If there are multiple driven plates on a common splined output shaft sandwiched between multiple driving plates driven from a common housing, all loaded by the one set of springs, equation 2) applies.

Multi disc clutches are commonly used to transmit large torque loads in a confined space. Because heat dissipation is a problem they are often enclosed in an oil bath. The resulting reduced value of µ is more than compensated for by the greater torque capacity.
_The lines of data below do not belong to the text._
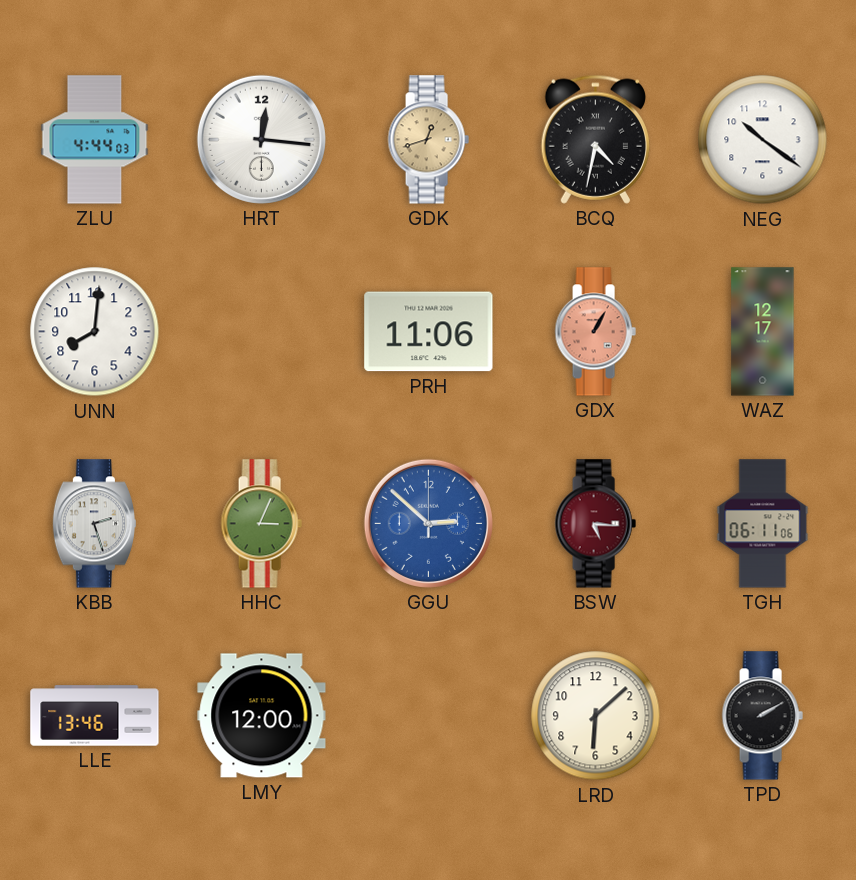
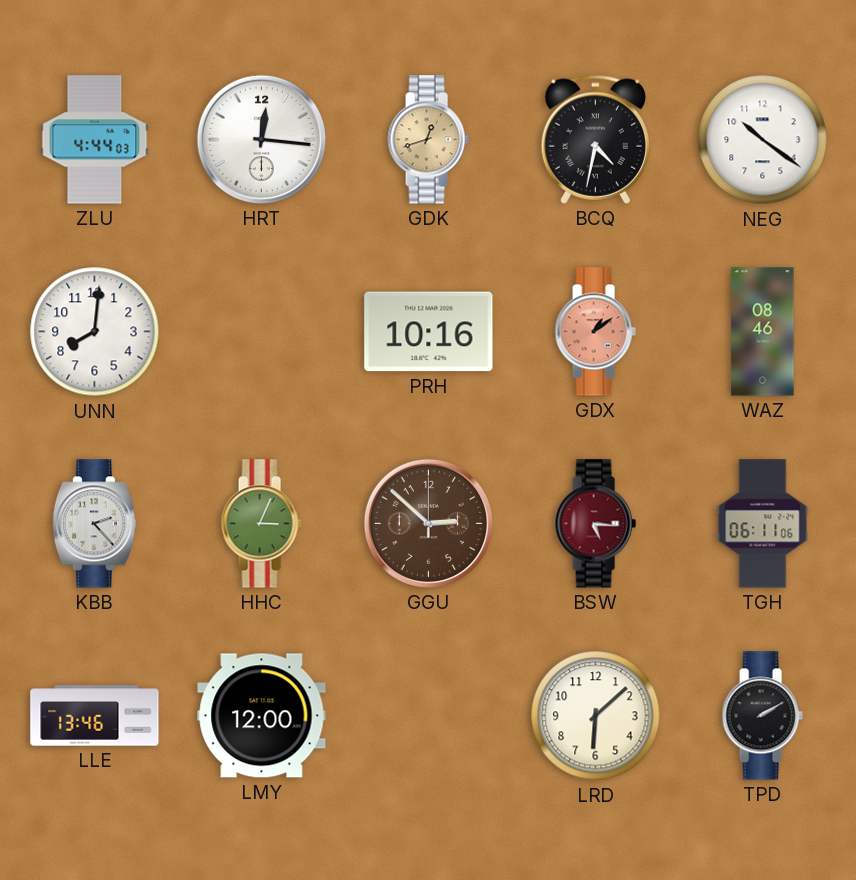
PRH: 11:06 -> 10:16
GDX: 1:05 -> 1:09
WAZ: 12:17 -> 08:46
KBB: 2:27 -> 2:23
GGU dial: blue -> brown
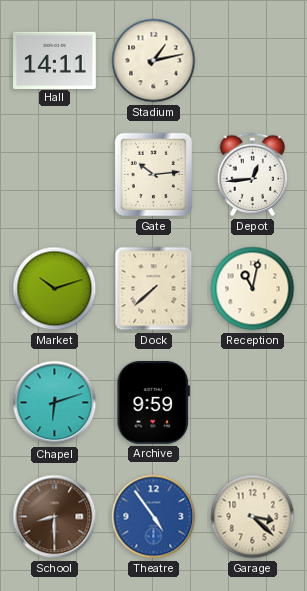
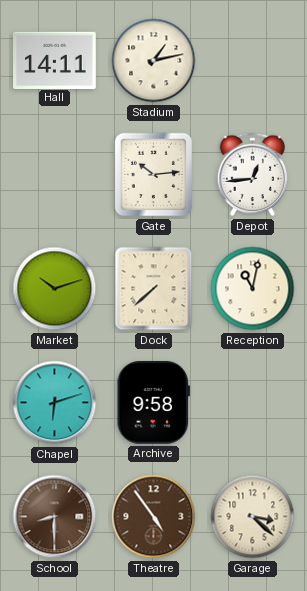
Archive: 9:59 -> 9:58
Theatre dial: blue -> brown
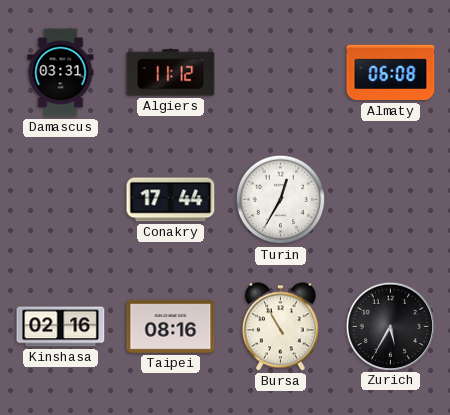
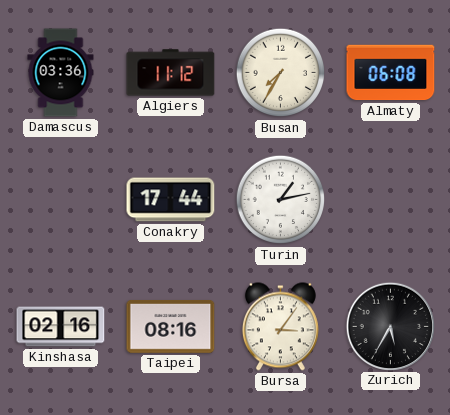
Damascus: 03:31 -> 03:36
Busan: none -> 7:35
Turin: 12:35 -> 1:13
Bursa: 10:55 -> 3:06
You might have been able to greatly reduce the size of your 50,000 ft lb brake with a multi disc design, although it might have caught fire if it ran too long.

Jeff

 

[EdDanzer]

What book did you find that calculation in? The 50,000 ft lbs brake is a multiple disk and runs at 2,000 psi. The formula I posted is what was we used to determine pressure at a given coefficient of friction, this is the same in 4 different books. We used aluminum bronze against 4150 with oil fill. This brake package is 10” dia., and 5” long. Some of the design problems were transmitting the torque from the plates to the housing. We tested the torque and were with in 5% of calculated and has worked very well. What I will stand by is the number of disks has very little effect on torque, only µ and pressure.

 

[unclesyd]

In line with the post by Barry1961

I think you could use a toggle or over center coupling/clamp to grab the outside edges of the mating surfaces. You might put a little taper on each half to made the clamp much more effective.
There are several types used in vacuum service and can be found in any alloy.
I have an SS one for 3" SS pipe that uses a wing nut instead of a toggle. This one clamps with a rubber friction ring inside the metal clamping part that grabs the pipe, it will slip. Once clamped you will collapse a Sch 10 pipe before it slips. It only has a part number and I have no idea who made it.

This is just one type
Take a look at the toggle coupling in the middle of the page

http://www.intercast.au.com/cast_standards.php

Worst comes to worst you could make one. There all types of things you could do with this clamp.
Taper the edges of the mating parts.
Make a taper fit male /female of the two components.

 

[tracetrimble]

I will second a couple ideas here, knurling and hardening one face, or using a sanitary Tri-Clover style clamp around the outside. The clamp would be a lot less trouble to try first.

 

[tracetrimble]

Also, tapering the OD of the round plates to match the clamp would be a very good idea.